▽

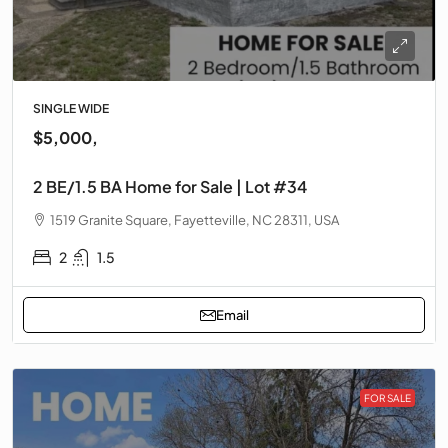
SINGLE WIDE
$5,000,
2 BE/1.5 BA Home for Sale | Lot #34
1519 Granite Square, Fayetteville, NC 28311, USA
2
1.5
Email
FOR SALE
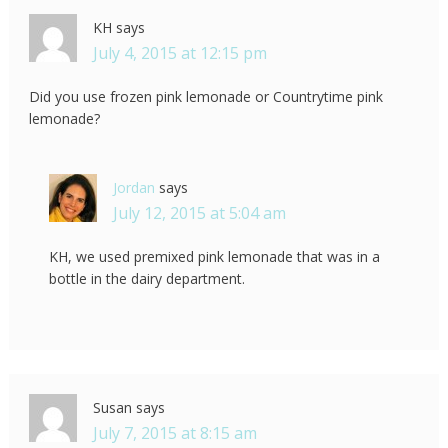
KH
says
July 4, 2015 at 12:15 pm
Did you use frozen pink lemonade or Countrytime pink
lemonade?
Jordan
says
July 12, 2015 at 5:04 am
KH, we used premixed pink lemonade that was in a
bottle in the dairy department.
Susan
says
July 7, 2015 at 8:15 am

△
▽

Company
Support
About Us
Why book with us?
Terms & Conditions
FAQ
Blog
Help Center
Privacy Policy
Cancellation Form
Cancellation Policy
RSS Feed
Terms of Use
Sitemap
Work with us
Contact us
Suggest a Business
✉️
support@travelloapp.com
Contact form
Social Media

△

Exercise requirements: In the records above, find each line that mentions the word "Cancellation", and copy it.

Expected answer:
Cancellation Form
Cancellation Policy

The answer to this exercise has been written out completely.